Programme becomes building

The discipline resulted in a purism of construction that was accompanied by a complete renunciation of representative and pathos-laden forms. The complex has an unmistakable workshop character, clearly defying the building conventions of the time; it neither emphasised the status of a university nor was it elegant, glassy, floating and light. Once again, the material limitations do not provide a sufficient explanation for this, but rather this was the programme.

The determining factor here was the search for a contemporary building aesthetic that discards everything metaphorical, traditional and nostalgic, that overcomes traditional building conventions and replaces all of this with the ideals of high utility value and unconditional practicality.

Comparable to the Bauhaus building in Dessau, the HfG building is also to be understood as an architectural manifesto, in which the programmatic foundation of the school materialised.

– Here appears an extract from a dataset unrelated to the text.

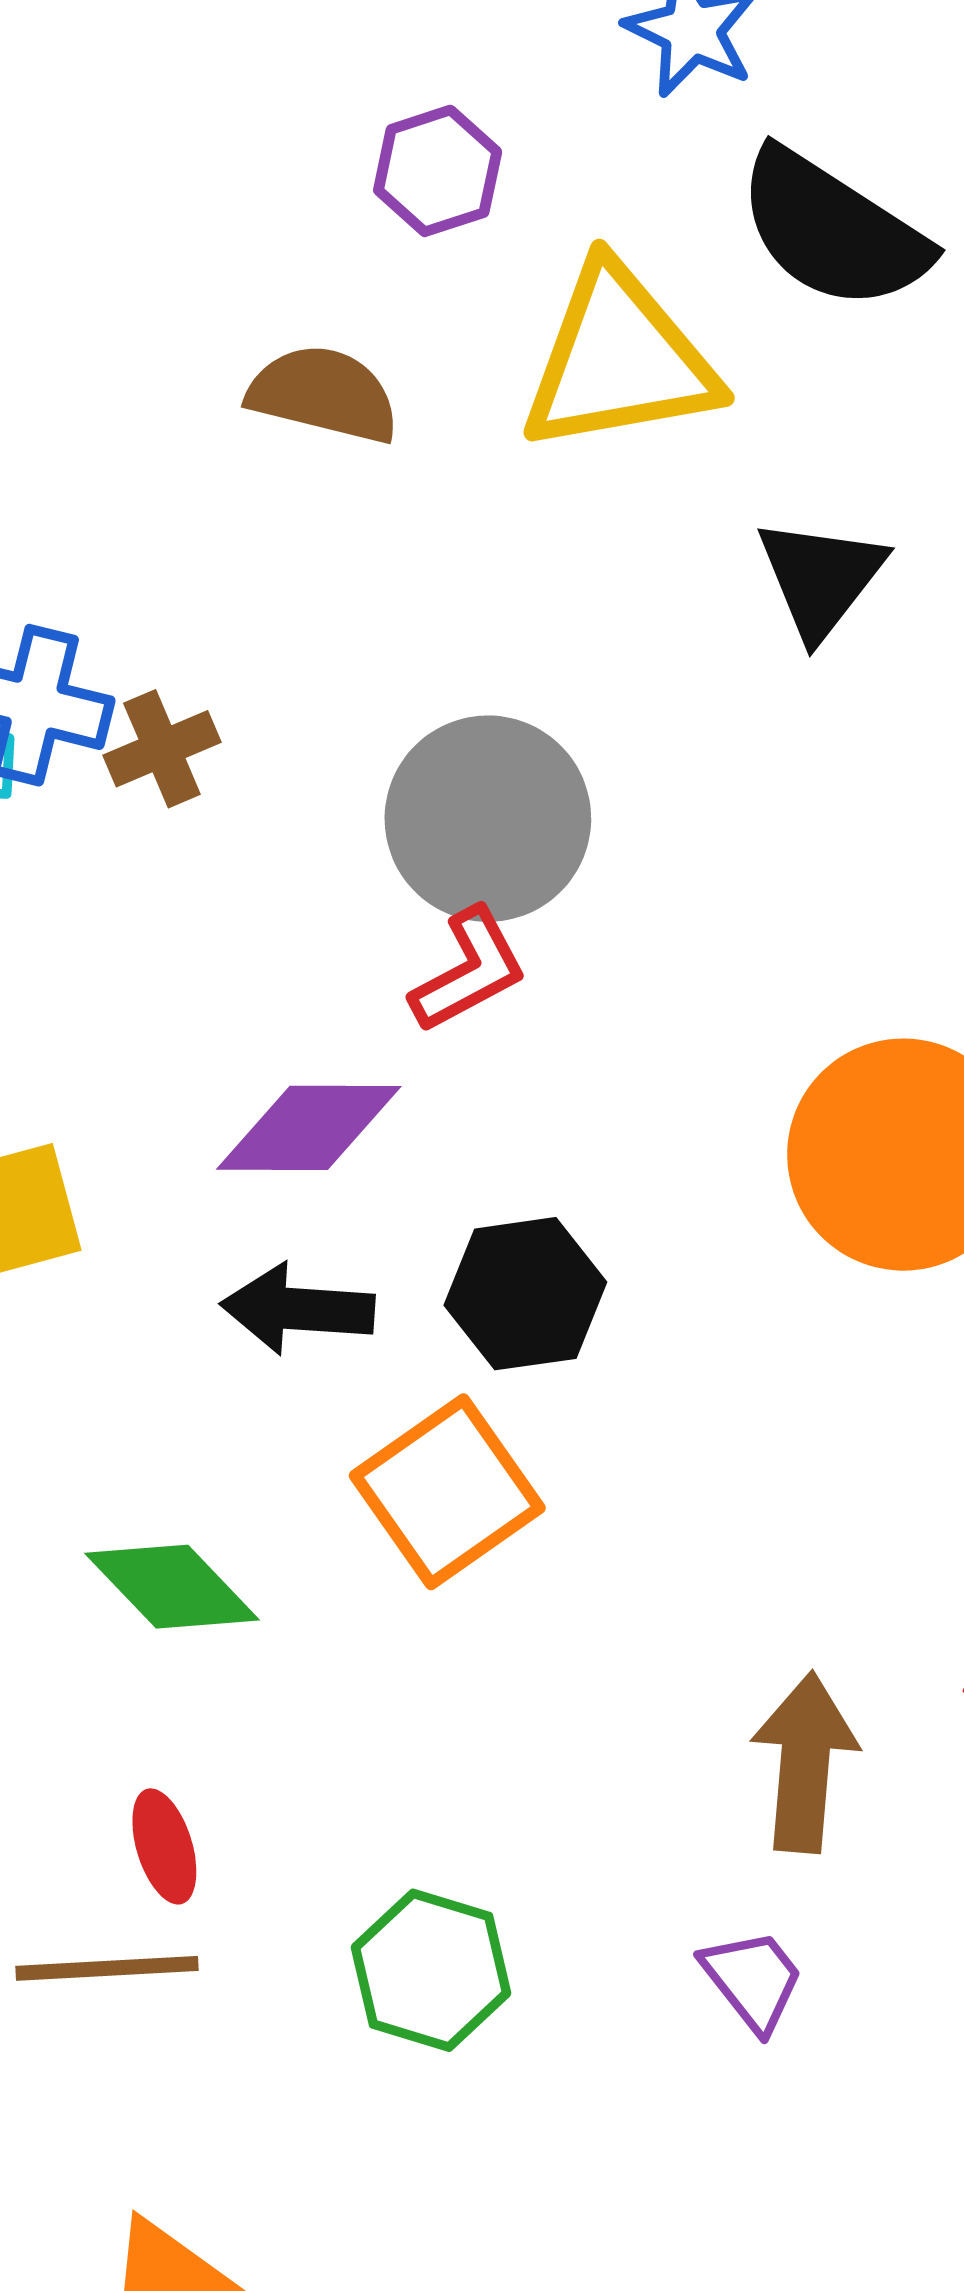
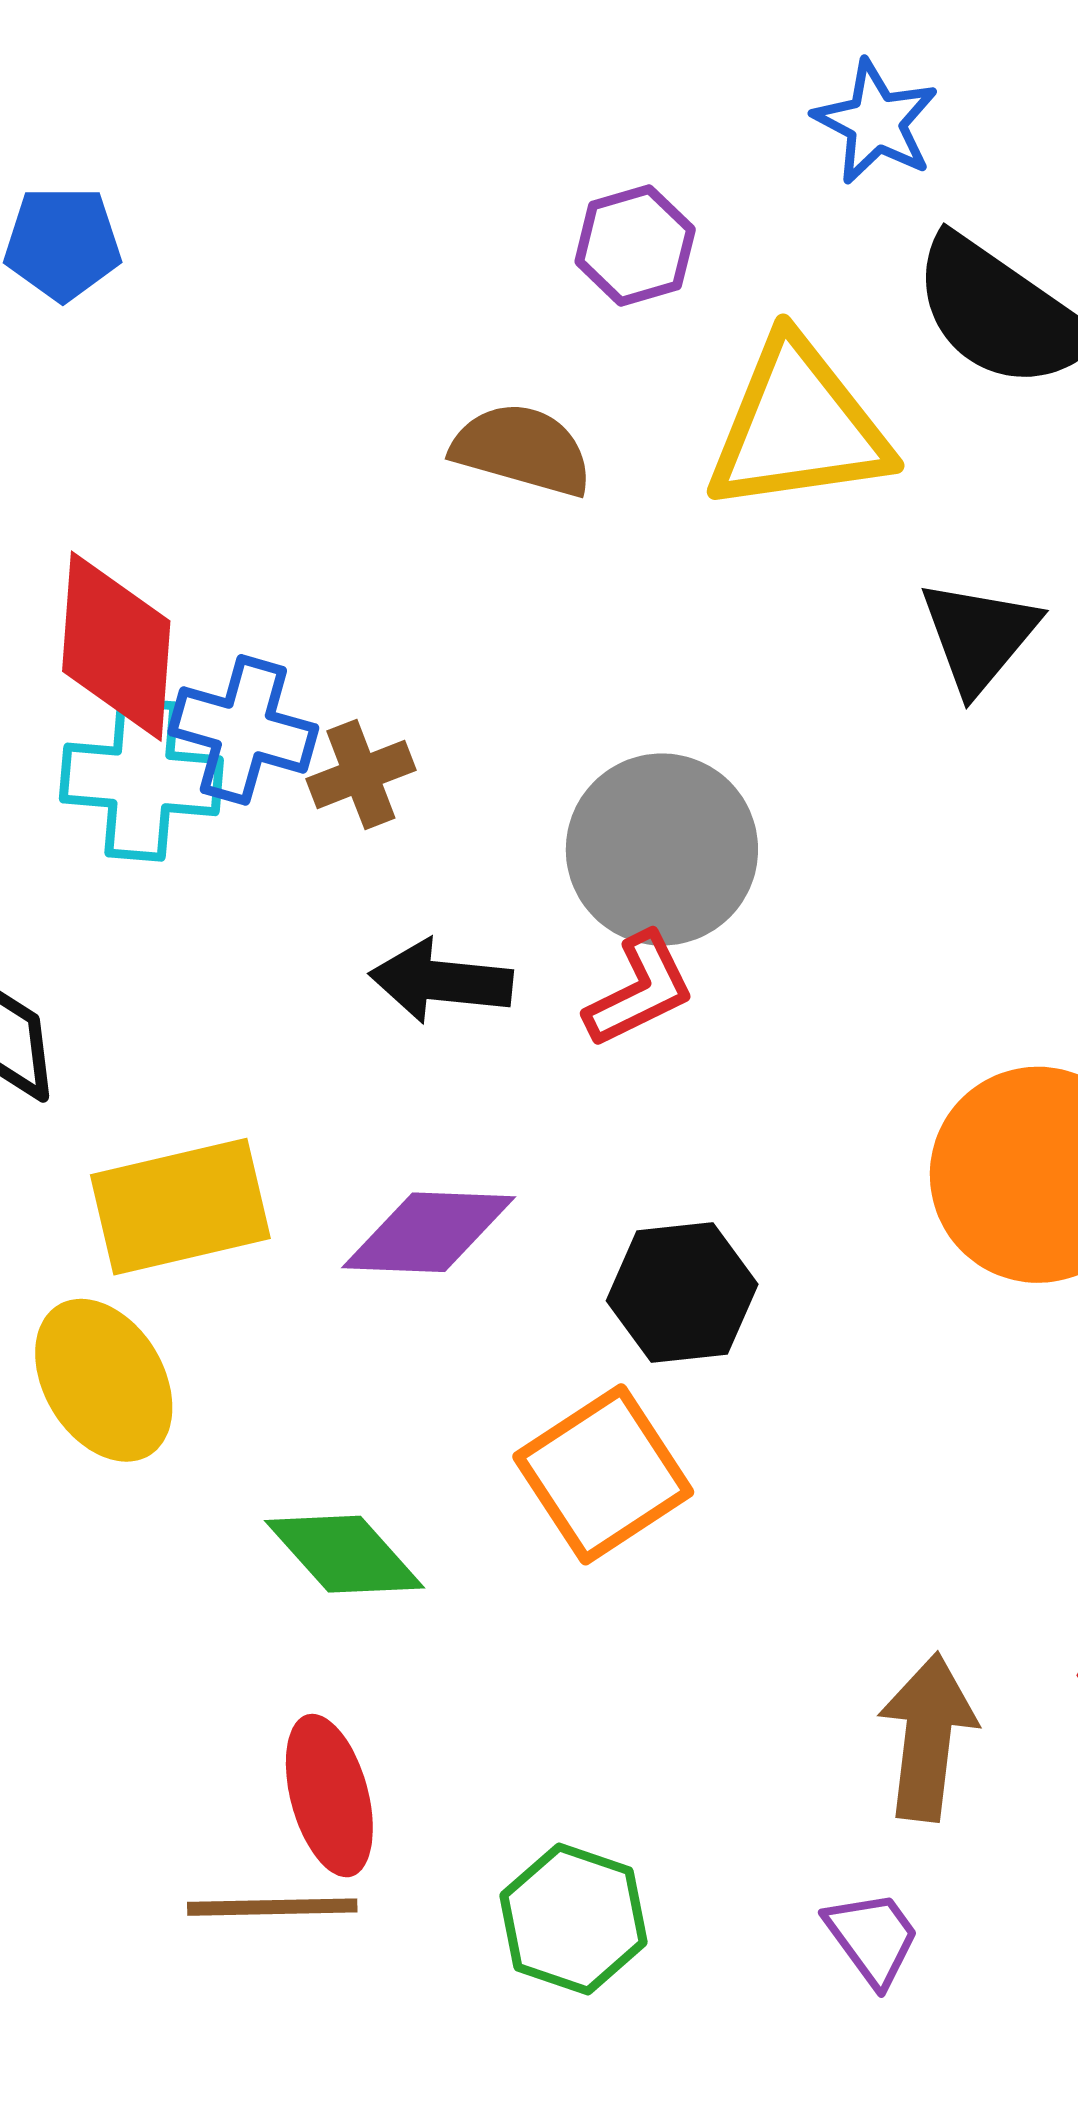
purple diamond: (309, 1128) -> (429, 1232), moved
black arrow: (298, 1309) -> (441, 981), moved
red ellipse: (164, 1846) -> (329, 1796), size x1.5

This reflects a development that the design theorist Gert Selle describes as a »thrust of structural design of everyday industrial life« based on the impact of the HfG. In contrast to the aesthetic excesses of goods and the artificial wear and tear of these goods through rapidly changing stylistic fashions, Ulm functionalism was, on the one hand, an indicator of the level of rationalisation of industrial-technical culture and, on the other, an early and clear commitment to the »principle of responsibility«.


HfG Ulm architecture
Furnishing the Ames Room in the Institute for Optical Perception, 1959
Photographer: Wolfgang Siol, © HfG Archive / Museum Ulm, inventory number: HfG-Archiv 59/0013
HfG Ulm architecture
Students and Tomás Maldonado in Herbert Mäser's typography workshop, 1962
Photographer: Wolfgang Siol, © HfG Archive / Museum Ulm, inventory number: HfG-Archiv 62/0375

The sparseness of a monastery

While contemporary reviews of the HfG buildings were certainly in favour of the »contradiction to the megalomaniacal and ostentatious style of the 20th century«, many critics still found it difficult to acknowledge the decisiveness of the underlying idea. The image of the »monastery« was repeatedly used in reviews with a mildly ironic undertone. The sparseness made many contemporaries helpless in that time of awakening, which was gradually leaving the destruction of war behind and thirsting for new acceptance and new signs of a resurgent prosperity.

As an institution, the HfG was a solitaire. Nowhere else in theory and practice in the young Federal Republic of Germany was the question of the unity of functionality and beauty raised more intensively in order to derive a contemporary social concept of design.